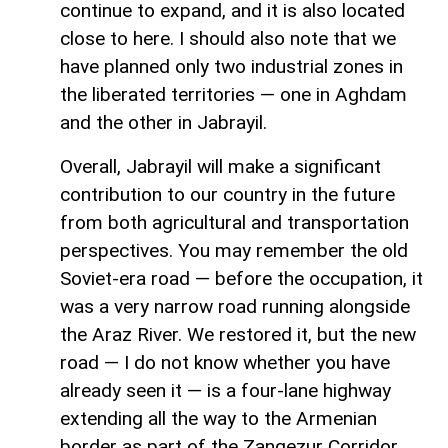
continue to expand, and it is also located
close to here. I should also note that we
have planned only two industrial zones in
the liberated territories — one in Aghdam
and the other in Jabrayil.
Overall, Jabrayil will make a significant
contribution to our country in the future
from both agricultural and transportation
perspectives. You may remember the old
Soviet-era road — before the occupation, it
was a very narrow road running alongside
the Araz River. We restored it, but the new
road — I do not know whether you have
already seen it — is a four-lane highway
extending all the way to the Armenian
border as part of the Zangezur Corridor.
———
_WORK INSTRUCTION_: From the material above, set down exactly the lines between the line holding "and the other in Jabrayil." and the line holding "was a very narrow road running alongside", inclusive. Include nothing else.

_ANSWER SECTION_:
and the other in Jabrayil.
Overall, Jabrayil will make a significant
contribution to our country in the future
from both agricultural and transportation
perspectives. You may remember the old
Soviet-era road — before the occupation, it
was a very narrow road running alongside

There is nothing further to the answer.